Knowing that their wedding would be beautiful, I brought my camera and set out to take some fun artsy-fartsy pictures of her decorations. But between the low-lighting and the high-octane drinks, those intentions were washed away along with the rain that brought good luck to Kiya's wedding day.
Kiya has been asking me to teach her how to can strawberry preserves for a couple of years now. So I welcomed her into the family of farm wives with canning supplies. She's now got better stuff than me though. So I debated heavily the option of keeping the gift myself and just throwing some cash in the envelope and calling it good. But then I thought ... if she now has better canning supplies than me, I'll just can at HER house, and mess up HER kitchen. I'll pass it off as a "canning lesson." I'm brilliant.

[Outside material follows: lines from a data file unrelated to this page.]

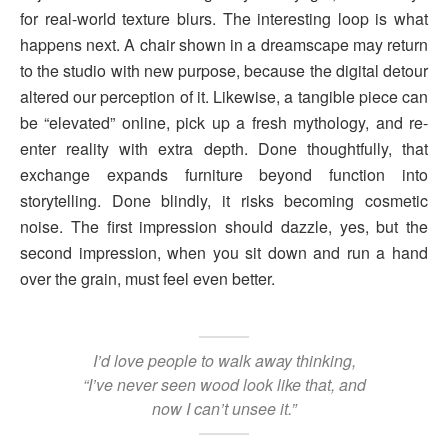
for real-world texture blurs. The interesting loop is what
happens next. A chair shown in a dreamscape may return
to the studio with new purpose, because the digital detour
altered our perception of it. Likewise, a tangible piece can
be “elevated” online, pick up a fresh mythology, and re-
enter reality with extra depth. Done thoughtfully, that
exchange expands furniture beyond function into
storytelling. Done blindly, it risks becoming cosmetic
noise. The first impression should dazzle, yes, but the
second impression, when you sit down and run a hand
over the grain, must feel even better.
I’d love people to walk away thinking,
“I’ve never seen wood look like that, and
now I can’t unsee it.”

While most fathers' primary roles in weddings are to write checks and walk their little girl down the aisle, Kiya's dad took on one major responsibility. He designed and made her wedding dress. And it was gorgeous, a one-of-a-kind gown.
It rained. But that did nothing to dampen any spirits. The ceremony setting was perfect. But my color-coordinating OCD self (and that's about the ONLY obsessive compulsive disorder my messy butt can ever claim to have) just wishes people would have better coordinated their umbrellas with the wedding colors. That giant rainbow job there in the middle is totally throwing off the balance of my pictures.
The wedding was at a local farm. The dance was in this beautiful old stone and wood barn that was apparently built in 1812 -- that's "new" around here where there are houses like my in-laws' that were built in the late 1700s. This Kansas girl hardly knew buildings could pre-date 1860.
The love of my life. Whose behavior typically pre-dates that of an 8-year-old.
I am so sad that I didn't get a picture of the groom's cake. It was a chocolate cake modeled after a compost pile, in honor of the groom's family running a composting business (among other things). There's nothing like taking a bite out of a big mound of brown delicious nastiness and discovering the clever baker even made edible deer carcases to add a little character to the heap of cake. Steel Magnolia's armadillo cake ain't got nothing on this sucker.
The decorations were so simply sweet. Apple crates with candles, mason jars with flowers, and little favors of local honey. My husband had suggested to the bride that rather than "Love is Sweet" she should have ordered the labels to say "Marriage is a Sticky Situation." Always the comic. The day I entered that man's life was the best day of his life, I don't know what he's talking about.